On August 25, 2011, Red Hat announced it would move about 600 employees from the N.C. State Centennial Campus to the Two Progress Plaza building. A ribbon cutting ceremony was held on June 24, 2013, in the re-branded Red Hat Headquarters.

In 2012, Red Hat became the first one-billion dollar open-source company, reaching in annual revenue during its fiscal year. Red Hat passed the $2 billion benchmark in 2015. As of February 2018 the company's annual revenue was nearly $3 billion.

On October 16, 2015, Red Hat announced its acquisition of IT automation startup Ansible, rumored for an estimated US$100 million.

In June 2017, Red Hat announced Red Hat Hyperconverged Infrastructure (RHHI) 1.0 software product.

In May 2018, Red Hat acquired CoreOS.

=== IBM subsidiary ===
On October 28, 2018, IBM announced its intent to acquire Red Hat for US$34 billion, in one of its largest-ever acquisitions. The company will operate out of IBM's Hybrid Cloud division. Microsoft, Amazon, and Google reportedly also considered buying Red Hat.
Six months later, on May 3, 2019, the US Department of Justice concluded its review of IBM's proposed Red Hat acquisition, and according to Steven J. Vaughan-Nichols "essentially approved the IBM/Red Hat deal". The acquisition was closed on July 9, 2019.
On January 12, 2026, Red Hat converted from a corporation to a limited liability company.
In May 2026, IBM and Red Hat announced Project Lightwell, a $5 billion joint initiative to secure the open-source software supply chain through an AI-assisted vulnerability remediation clearinghouse.
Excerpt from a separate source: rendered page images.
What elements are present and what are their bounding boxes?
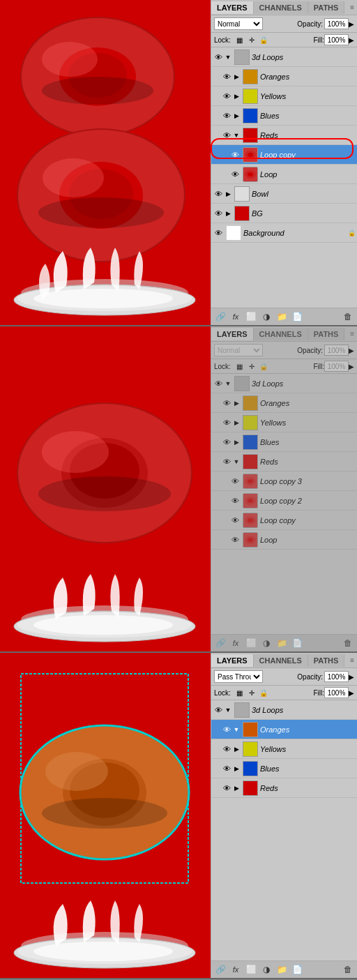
- visibility-icon-loop-2[interactable]: 👁: [229, 534, 241, 545]
- blend-mode-select-3[interactable]: Pass Through Normal Multiply: [214, 670, 263, 683]
- folder-icon-1[interactable]: 📁: [275, 310, 288, 323]
- layer-item-background-1[interactable]: 👁 Background 🔒: [211, 223, 357, 243]
- expand-icon-reds-1[interactable]: ▼: [232, 131, 241, 140]
- tab-channels-3[interactable]: CHANNELS: [254, 654, 308, 667]
- visibility-icon-yellows-1[interactable]: 👁: [221, 91, 232, 102]
- layer-item-blues-3[interactable]: 👁 ▶ Blues: [211, 759, 357, 778]
- layer-item-oranges-1[interactable]: 👁 ▶ Oranges: [211, 67, 357, 86]
- link-icon-1[interactable]: 🔗: [214, 310, 227, 323]
- adjustment-icon-1[interactable]: ◑: [260, 310, 273, 323]
- tab-layers-1[interactable]: LAYERS: [211, 1, 254, 14]
- layer-item-loop-2[interactable]: 👁 Loop: [211, 530, 357, 550]
- visibility-icon-loop-copy-2[interactable]: 👁: [229, 515, 241, 526]
- fx-icon-1[interactable]: fx: [229, 310, 242, 323]
- delete-icon-2[interactable]: 🗑: [342, 637, 354, 649]
- fill-arrow-1[interactable]: ▶: [349, 36, 354, 44]
- tab-layers-2[interactable]: LAYERS: [211, 328, 254, 340]
- link-icon-2[interactable]: 🔗: [214, 637, 227, 649]
- opacity-input-3[interactable]: [324, 671, 349, 682]
- visibility-icon-background-1[interactable]: 👁: [213, 227, 224, 239]
- panel-menu-icon-3[interactable]: ≡: [350, 656, 357, 664]
- delete-icon-1[interactable]: 🗑: [342, 310, 354, 323]
- expand-icon-bowl-1[interactable]: ▶: [224, 190, 232, 198]
- new-layer-icon-1[interactable]: 📄: [291, 310, 303, 323]
- layer-item-loop-copy-1[interactable]: 👁 Loop copy: [211, 145, 357, 165]
- tab-paths-1[interactable]: PATHS: [308, 1, 345, 14]
- visibility-icon-blues-3[interactable]: 👁: [221, 763, 232, 774]
- layer-item-loop-copy-3-2[interactable]: 👁 Loop copy 3: [211, 472, 357, 491]
- visibility-icon-3d-loops-2[interactable]: 👁: [213, 378, 224, 389]
- blend-mode-select-1[interactable]: Normal Pass Through Multiply Screen: [214, 17, 263, 30]
- visibility-icon-oranges-1[interactable]: 👁: [221, 71, 232, 82]
- tab-layers-3[interactable]: LAYERS: [211, 654, 254, 667]
- visibility-icon-reds-3[interactable]: 👁: [221, 783, 232, 794]
- fill-arrow-3[interactable]: ▶: [349, 689, 354, 697]
- expand-icon-reds-3[interactable]: ▶: [232, 784, 241, 792]
- fx-icon-2[interactable]: fx: [229, 637, 242, 649]
- folder-icon-3[interactable]: 📁: [275, 963, 288, 976]
- expand-icon-yellows-1[interactable]: ▶: [232, 92, 241, 100]
- visibility-icon-bg-1[interactable]: 👁: [213, 208, 224, 219]
- fill-input-2[interactable]: [324, 361, 349, 372]
- layer-item-3d-loops-1[interactable]: 👁 ▼ 3d Loops: [211, 47, 357, 67]
- lock-pixels-icon-3[interactable]: ▦: [235, 688, 245, 698]
- layer-item-bg-1[interactable]: 👁 ▶ BG: [211, 204, 357, 223]
- lock-all-icon-2[interactable]: 🔒: [259, 361, 268, 371]
- delete-icon-3[interactable]: 🗑: [342, 963, 354, 976]
- tab-channels-1[interactable]: CHANNELS: [254, 1, 308, 14]
- expand-icon-blues-3[interactable]: ▶: [232, 764, 241, 773]
- layer-item-oranges-2[interactable]: 👁 ▶ Oranges: [211, 393, 357, 413]
- panel-menu-icon-1[interactable]: ≡: [350, 3, 357, 11]
- blend-mode-select-2[interactable]: Normal: [214, 344, 263, 356]
- expand-icon-bg-1[interactable]: ▶: [224, 209, 232, 218]
- visibility-icon-3d-loops-1[interactable]: 👁: [213, 52, 224, 63]
- expand-icon-yellows-3[interactable]: ▶: [232, 745, 241, 753]
- lock-all-icon-1[interactable]: 🔒: [259, 35, 268, 45]
- layer-item-yellows-3[interactable]: 👁 ▶ Yellows: [211, 739, 357, 759]
- expand-icon-reds-2[interactable]: ▼: [232, 458, 241, 466]
- layer-item-reds-1[interactable]: 👁 ▼ Reds: [211, 126, 357, 145]
- layer-item-loop-copy-2[interactable]: 👁 Loop copy: [211, 511, 357, 530]
- visibility-icon-blues-2[interactable]: 👁: [221, 437, 232, 448]
- lock-pixels-icon-2[interactable]: ▦: [235, 361, 245, 371]
- expand-icon-oranges-2[interactable]: ▶: [232, 399, 241, 407]
- visibility-icon-loop-copy-2-2[interactable]: 👁: [229, 495, 241, 506]
- mask-icon-2[interactable]: ⬜: [245, 637, 257, 649]
- expand-icon-blues-2[interactable]: ▶: [232, 438, 241, 446]
- expand-icon-oranges-3[interactable]: ▼: [232, 725, 241, 734]
- tab-paths-3[interactable]: PATHS: [308, 654, 345, 667]
- new-layer-icon-3[interactable]: 📄: [291, 963, 303, 976]
- panel-menu-icon-2[interactable]: ≡: [350, 330, 357, 338]
- tab-paths-2[interactable]: PATHS: [308, 328, 345, 340]
- visibility-icon-loop-1[interactable]: 👁: [229, 169, 241, 180]
- lock-all-icon-3[interactable]: 🔒: [259, 688, 268, 698]
- folder-icon-2[interactable]: 📁: [275, 637, 288, 649]
- opacity-arrow-1[interactable]: ▶: [349, 20, 354, 28]
- visibility-icon-loop-copy-1[interactable]: 👁: [229, 149, 241, 160]
- layer-item-blues-1[interactable]: 👁 ▶ Blues: [211, 106, 357, 126]
- layer-item-loop-1[interactable]: 👁 Loop: [211, 165, 357, 184]
- link-icon-3[interactable]: 🔗: [214, 963, 227, 976]
- new-layer-icon-2[interactable]: 📄: [291, 637, 303, 649]
- layer-item-oranges-3[interactable]: 👁 ▼ Oranges: [211, 720, 357, 739]
- opacity-input-1[interactable]: [324, 18, 349, 29]
- visibility-icon-yellows-2[interactable]: 👁: [221, 417, 232, 428]
- adjustment-icon-2[interactable]: ◑: [260, 637, 273, 649]
- visibility-icon-yellows-3[interactable]: 👁: [221, 744, 232, 755]
- opacity-arrow-3[interactable]: ▶: [349, 673, 354, 681]
- layer-item-reds-3[interactable]: 👁 ▶ Reds: [211, 778, 357, 798]
- layer-item-reds-2[interactable]: 👁 ▼ Reds: [211, 452, 357, 472]
- visibility-icon-3d-loops-3[interactable]: 👁: [213, 704, 224, 716]
- visibility-icon-blues-1[interactable]: 👁: [221, 110, 232, 121]
- expand-icon-3d-loops-3[interactable]: ▼: [224, 706, 232, 714]
- layer-item-bowl-1[interactable]: 👁 ▶ Bowl: [211, 184, 357, 204]
- expand-icon-oranges-1[interactable]: ▶: [232, 73, 241, 81]
- lock-position-icon-2[interactable]: ✛: [247, 361, 257, 371]
- visibility-icon-bowl-1[interactable]: 👁: [213, 188, 224, 199]
- layer-item-blues-2[interactable]: 👁 ▶ Blues: [211, 432, 357, 452]
- visibility-icon-oranges-3[interactable]: 👁: [221, 724, 232, 735]
- fill-input-1[interactable]: [324, 34, 349, 45]
- layer-item-3d-loops-3[interactable]: 👁 ▼ 3d Loops: [211, 700, 357, 720]
- lock-pixels-icon-1[interactable]: ▦: [235, 35, 245, 45]
- visibility-icon-loop-copy-3-2[interactable]: 👁: [229, 476, 241, 487]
The initiative was expanded in June 2026 through a collaboration with Palo Alto Networks and commercially launched in July 2026 as Lightwell Network and Lightwell Clearinghouse Premier.

==Fedora Project==

Fedora Project logo

Red Hat is the primary sponsor of the Fedora Project, a community-supported free software project that aims to promote the rapid progress of free and open-source software and content.

==Business model and customers==
Red Hat operates on a business model based on open-source software, development within a community, professional quality assurance, and subscription-based customer support. They produce open-source code so that more programmers can make adaptations and improvements.

Red Hat sells subscriptions for the support, training, and integration services that help customers in using their open-source software products. Customers pay one set price for unlimited access to services such as Red Hat Network and up to 24/7 support.

In September 2014, however, CEO Jim Whitehurst announced that Red Hat was "in the midst of a major shift from client-server to cloud-mobile".

Rich Bynum, a member of Red Hat's legal team, attributes Linux's success and rapid development partially to open-source business models, including Red Hat's.

Red Hat's links to branches of Israel's military and statements of support for Israeli associates has also led to some controversy and calls for boycott during the ongoing conflict in Gaza.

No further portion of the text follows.